HOW TO COMPLETE THIS TASK:
Where in the records does the word "файловых" appear? Copy each line that holds it.
###
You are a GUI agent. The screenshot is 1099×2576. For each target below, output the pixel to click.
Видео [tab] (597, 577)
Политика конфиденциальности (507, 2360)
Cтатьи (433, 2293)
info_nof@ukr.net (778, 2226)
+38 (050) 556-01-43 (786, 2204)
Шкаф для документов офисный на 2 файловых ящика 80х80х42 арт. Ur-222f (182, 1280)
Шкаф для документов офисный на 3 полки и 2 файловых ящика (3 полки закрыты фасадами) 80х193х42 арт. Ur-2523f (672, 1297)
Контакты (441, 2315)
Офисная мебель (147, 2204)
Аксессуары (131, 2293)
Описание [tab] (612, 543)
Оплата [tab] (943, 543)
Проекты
###
RESULT OF THIS TASK:
Шкаф для документов офисный на 2 файловых ящика 80х80х42 арт. Ur-222f (182, 1280)
Шкаф для документов офисный на 3 полки и 2 файловых ящика (3 полки закрыты фасадами) 80х193х42 арт. Ur-2523f (672, 1297)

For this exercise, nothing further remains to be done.